"Wiener Zeitung": "Nüchtern betrachtet war’s betrunken nicht so berauschend" lautet der Titel ihres Buches. Was hat Sie denn am Alkohol gestört?

Susanne Kaloff: Als Jugendliche gehört es dazu, dass man durch den Alkohol eine andere Persönlichkeit bekommt. Man ist jung und interessiert sich für Jungs - oder Mädchen - und hat Hemmungen. Alkohol dient also dazu, Sachen zu machen, die man sich ansonsten nicht traut. Es ist ein Schutzschild. Später stellt man das nicht mehr in Frage. Ich habe immer wieder betrunken Dinge gesagt oder getan, die ich eigentlich gar nicht sagen oder tun wollte. Die berühmte nächtliche SMS an den Exfreund zum Beispiel.

Warum haben sie beschlossen, dass es mit dem Alkohol reicht?

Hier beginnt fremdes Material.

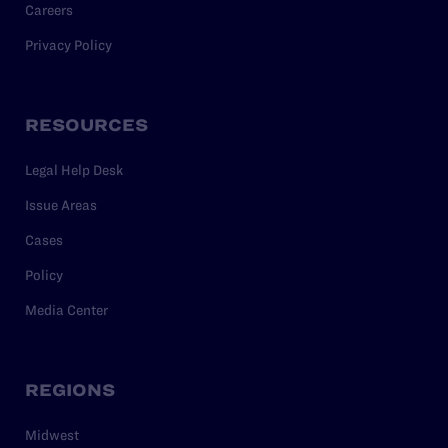
Careers
Privacy Policy
RESOURCES
Legal Help Desk
Issue Areas
Cases
Policy
Media Center
REGIONS
Midwest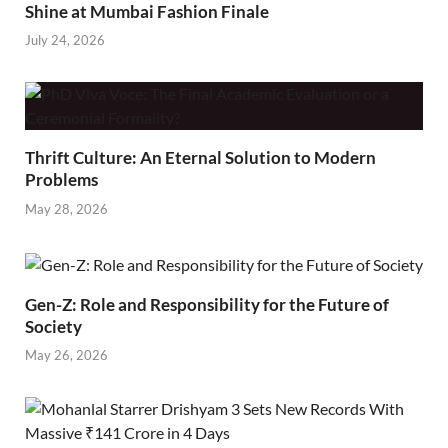
Shine at Mumbai Fashion Finale
July 24, 2026
Thrift Culture: An Eternal Solution to Modern
Problems
May 28, 2026
Gen-Z: Role and Responsibility for the Future of
Society
May 26, 2026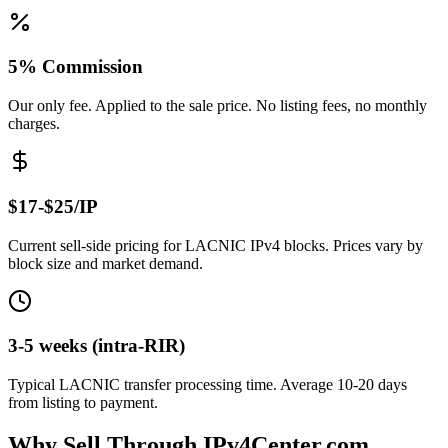
5% Commission
Our only fee. Applied to the sale price. No listing fees, no monthly
charges.
$17-$25/IP
Current sell-side pricing for LACNIC IPv4 blocks. Prices vary by
block size and market demand.
3-5 weeks (intra-RIR)
Typical LACNIC transfer processing time. Average 10-20 days
from listing to payment.
Why Sell Through IPv4Center.com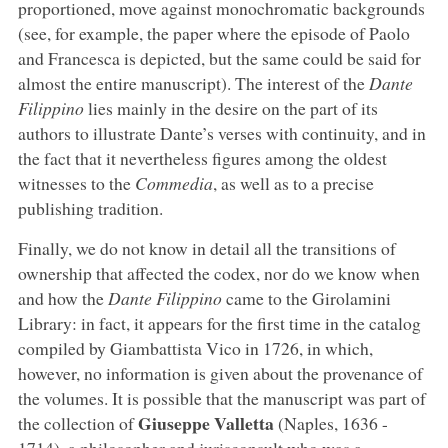
proportioned, move against monochromatic backgrounds
(see, for example, the paper where the episode of Paolo
and Francesca is depicted, but the same could be said for
almost the entire manuscript). The interest of the
Dante
Filippino
lies mainly in the desire on the part of its
authors to illustrate Dante’s verses with continuity, and in
the fact that it nevertheless figures among the oldest
witnesses to the
Commedia
, as well as to a precise
publishing tradition.
Finally, we do not know in detail all the transitions of
ownership that affected the codex, nor do we know when
and how the
Dante Filippino
came to the Girolamini
Library: in fact, it appears for the first time in the catalog
compiled by Giambattista Vico in 1726, in which,
however, no information is given about the provenance of
the volumes. It is possible that the manuscript was part of
Giuseppe Valletta
the collection of
(Naples, 1636 -
1714), a philosopher and jurisconsult who was a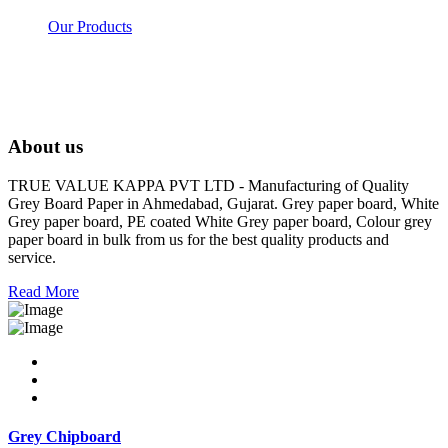
Our Products
About us
TRUE VALUE KAPPA PVT LTD - Manufacturing of Quality
Grey Board Paper in Ahmedabad, Gujarat. Grey paper board, White
Grey paper board, PE coated White Grey paper board, Colour grey
paper board in bulk from us for the best quality products and
service.
Read More
Grey Chipboard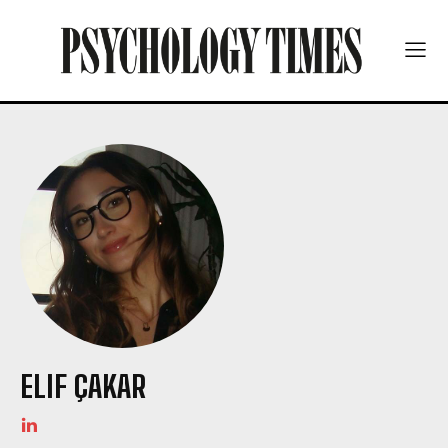
ELIF ÇAKAR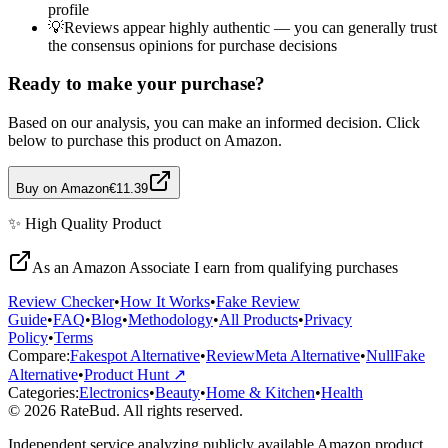
profile
💡
Reviews appear highly authentic — you can generally trust
the consensus opinions for purchase decisions
Ready to make your purchase?
Based on our analysis, you can make an informed decision. Click
below to purchase this product on Amazon.
Buy on Amazon
€11.39
✨
High Quality
Product
As an Amazon Associate I earn from qualifying purchases
Review Checker
•
How It Works
•
Fake Review
Guide
•
FAQ
•
Blog
•
Methodology
•
All Products
•
Privacy
Policy
•
Terms
Compare:
Fakespot Alternative
•
ReviewMeta Alternative
•
NullFake
Alternative
•
Product Hunt ↗
Categories:
Electronics
•
Beauty
•
Home & Kitchen
•
Health
© 2026 RateBud. All rights reserved.
Independent service analyzing publicly available Amazon product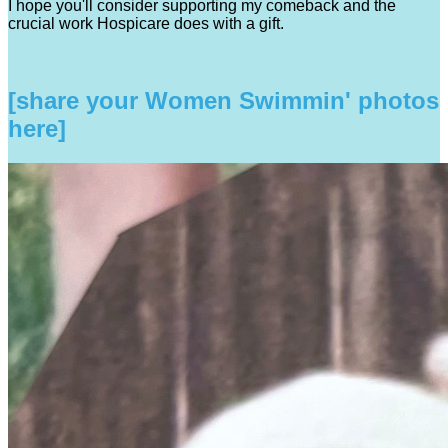
I hope you'll consider supporting my comeback and the
crucial work Hospicare does with a gift.
[share your Women Swimmin' photos
here]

Ich wollte wissen, warum ich diesen Schleier brauche, diese Fassade. Ich erinnere mich, dass ich mit Freundinnen in einem guten Restaurant saß. Wir bestellten eine Flasche Wein, dann die zweite. Es ging weiter mit Gin Tonics in einem Club. Ich bin mit meinem Absatz umgeknickt und hingefallen. Natürlich kann das auch nüchtern passieren. Aber ich wäre anders gefallen. Ich hatte am nächsten Tag ein blaues Auge. Ich habe mich vor mir selber geschämt. Meine Freunde fanden es im Nachhinein lustig. Ich nicht - und beschloss, besser auf mich zu achten. Es vergingen aber noch Monate, bis ich mich dann plötzlich entschlossen habe, nicht mehr zu trinken.

Wie kam es dazu?

Ich saß wieder mit Freundinnen beim Essen, hatte ein Glas Wein getrunken und der Kellner fragte, ob ich noch eines möchte. Und ich dachte plötzlich, der Moment ist doch so schön, warum trinken wir dann immer weiter. Meine Entscheidung war die Summe vieler solcher Erlebnisse. Das unterscheidet mein Buch von dem einer ehemaligen Alkoholikerin: Ich war eine klassische Lifestyle-Trinkerin und ich glaube, fast jeder kennt solche Situationen. Ich beschloss also damals, kein zweites Glas zu bestellen und habe seitdem nie wieder Alkohol getrunken. Das ist jetzt drei Jahre her.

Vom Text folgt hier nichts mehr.